Data
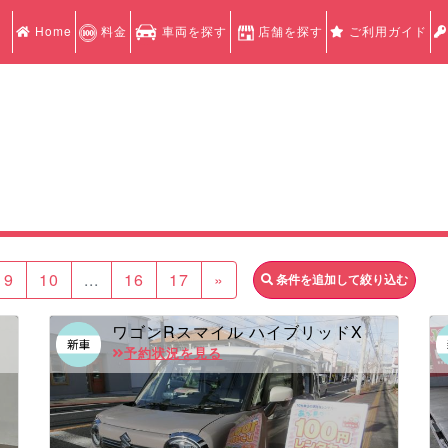
Home
料金
車両を探す
店舗を探す
ご利用ガイド
9
10
...
16
17
»
条件を追加して絞り込む
ワゴンRスマイル ハイブリッドX
予約状況を見る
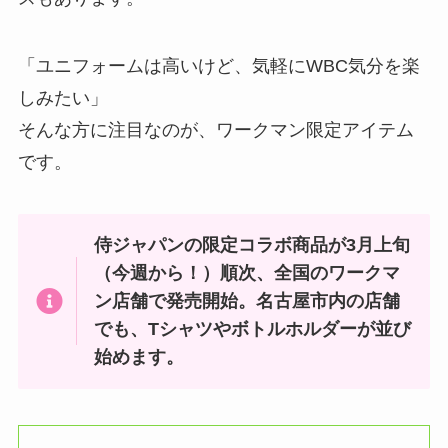
「ユニフォームは高いけど、気軽にWBC気分を楽
しみたい」
そんな方に注目なのが、ワークマン限定アイテム
です。
侍ジャパンの限定コラボ商品が3月上旬
（今週から！）順次、全国のワークマ
ン店舗で発売開始。名古屋市内の店舗
でも、Tシャツやボトルホルダーが並び
始めます。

What this task involves
Take the preceding listing and transcribe it exactly, skipping the pictures.

Task response
Home
料金
車両を探す
店舗を探す
ご利用ガイド
9
10
...
16
17
»
条件を追加して絞り込む
ワゴンRスマイル ハイブリッドX
予約状況を見る
「ユニフォームは高いけど、気軽にWBC気分を楽
しみたい」
そんな方に注目なのが、ワークマン限定アイテム
です。
侍ジャパンの限定コラボ商品が3月上旬
（今週から！）順次、全国のワークマ
ン店舗で発売開始。名古屋市内の店舗
でも、Tシャツやボトルホルダーが並び
始めます。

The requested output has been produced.